Annie Dookhan, a former forensic chemist in Massachusetts, has been charged with obstructing justice.


B. TESFAYE/AP PHOTO





The numbers are shocking: 1,100 people are in jail on the basis of evidence that may have been tampered with, and 34,000 criminal cases could be affected. The fallout stems from the work of just one forensic chemist, who is alleged to have faked test results on suspected drug samples.


The revelations and the subsequent arrest on 28 September of Annie Dookhan, who worked at a state-run laboratory in Boston, Massachusetts, have rattled the US forensics community and raised questions about oversight across the profession. Nature has learned that the facility had applied for federal funding to help to clear a backlog of some 8,000 cases — a full year’s work. The situation parallels that of overburdened forensic labs across the United States.

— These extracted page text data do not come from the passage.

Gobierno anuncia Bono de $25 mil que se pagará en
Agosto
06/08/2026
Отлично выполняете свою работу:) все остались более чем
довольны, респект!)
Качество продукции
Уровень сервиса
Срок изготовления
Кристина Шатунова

“If you think this couldn’t happen in your lab, you’re naive,” says Robin Cotton, director of the forensic-sciences programme at Boston University and a former forensic-lab director. “Lab directors all over the country are paying attention.” Cotton and others say that the affair highlights a resourcing problem that is putting pressure on US forensic-lab workers and their supervisors, who need to bring cases to court fast, but without compromising the integrity of test results.

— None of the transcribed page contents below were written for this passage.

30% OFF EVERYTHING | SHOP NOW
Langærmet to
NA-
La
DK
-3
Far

Dookhan has pleaded not guilty to charges of obstructing justice by falsifying data in two criminal cases, and of lying under oath about her qualifications. However, a wide-ranging confession by Dookhan documented in a police report published by The Boston Globe implies that she falsified results on numerous occasions over the past 2–3 years. In most cases, she had guessed the nature of samples she had been asked to test; but “a few times” she had recorded the results of negative drug tests as being positive. Because Dookhan wasn’t able to tell police which samples she had faked, and has said that she sometimes contaminated samples after the fact so that they would conform to her guesses, the possibility of wrongful conviction now swirls around the tens of thousands of cases on which she worked. Those who are currently serving jail terms are set to have their cases reviewed in court hearings that will begin on 15 October.


Dookhan’s role at the lab was to identify compounds found by police that were suspected to be drugs. Police interviews with her former colleagues reveal that she tested more samples in less time than any other chemist in the lab — a record of productivity that raised eyebrows and had generated complaints from co-workers. In one instance, a top official reacted to concerns by giving Dookhan a special project to try to “slow her down”.

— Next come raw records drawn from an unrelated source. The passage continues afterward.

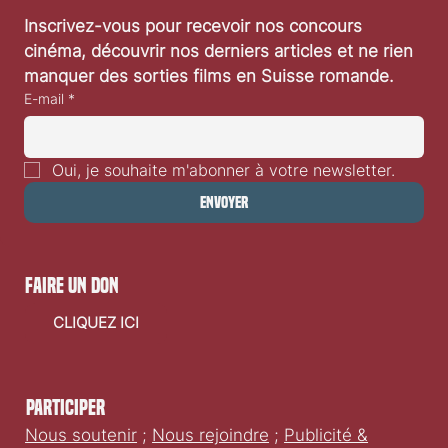
Inscrivez-vous pour recevoir nos concours 
cinéma, découvrir nos derniers articles et ne rien 
manquer des sorties films en Suisse romande.
E-mail
*
Oui, je souhaite m'abonner à votre newsletter.
Envoyer
faire un don
CLIQUEZ ICI
Participer
Nous soutenir
;
Nous rejoindre
;
Publicité &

Dookhan resigned in March while facing termination proceedings. The director of analytical chemistry has been fired, the lab bureau chief has resigned and Dookhan’s direct supervisor faces disciplinary proceedings. Massachusetts public-health commissioner John Auerbach has also resigned, taking responsibility for the loss of confidence in the state’s forensic work as a result of the scandal.


Resource problem


Forensic labs in the United States are under a great deal of pressure to keep up with increasing case loads. In Massachusetts, for example, Nature has found that the National Institute of Justice (NIJ) in Washington DC allocated the state police at least US$1.2 million from 2009 and 2011 to try to clear backlogs, in part by hiring an extra drug chemist and by buying new equipment. A spokeswoman for the NIJ has confirmed that some of the funding was routed to the lab in which Dookhan worked. The grants came with a requirement to provide oversight and report on any allegations or suspicions of wrongdoing that might affect the integrity of forensic science, but the NIJ says that nothing had been reported by state police by the end of 2011.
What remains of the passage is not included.